Off-Highway Vehicle (OHV) use on the National Forests and Grasslands in Texas is now restricted, according to Forest Supervisor Fred Salinas.
"OHV use on the National Forests is limited to designated routes, and the only such designation is the 85-mile multiple-use trail on the Sam Houston National Forest," Salinas said. "Cross-country and off-road use of motorized vehicles of any type is prohibited."
This rule stems from a 2005 directive from the chief of the Forest Service that required each national forest and grassland to designate specific roads, trails and areas open to motor vehicle use. The National Forests and Grasslands in Texas, after public participation through the National Environmental Protection Act (NEPA) decision-making process, is now implementing the 2005 Travel Management Rule.

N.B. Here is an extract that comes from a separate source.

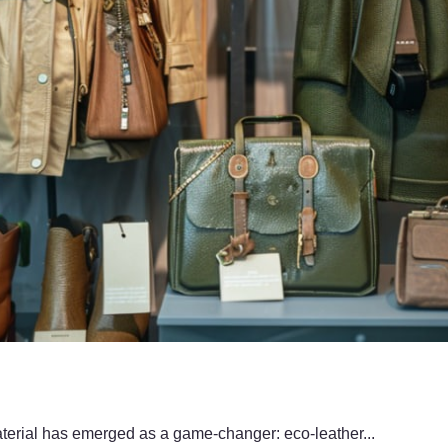
material has emerged as a game-changer: eco-leather...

"In the right places, and managed carefully, motor vehicles are an appropriate use of national forests. However, if not managed carefully, motorized recreation can damage both the land and the resources that visitors come to enjoy," Salinas said. "Each year millions of off-highway vehicles travel America's national forests legally and sensibly on designated roads and trails. A small, but growing number of irresponsible OHV users are threatening the health of all national forests by driving far off-trail and damaging fragile plants, wetlands and ecosystems."
To help visitors to the national forests and grasslands know which roads are open to vehicular traffic, the forest service has available a Motor Vehicle Use Map (MVUM) showing where motorized vehicle use is allowed on the National Forests and Grasslands in Texas, by vehicle type and season of use. This will be of particular interest to hunters who use forest service roads to retrieve game.
The Motorized Vehicle Use Maps will be posted on the website: www.fs.fed.us/r8/texas/ and will also be available at the Supervisor's Office and Ranger Offices.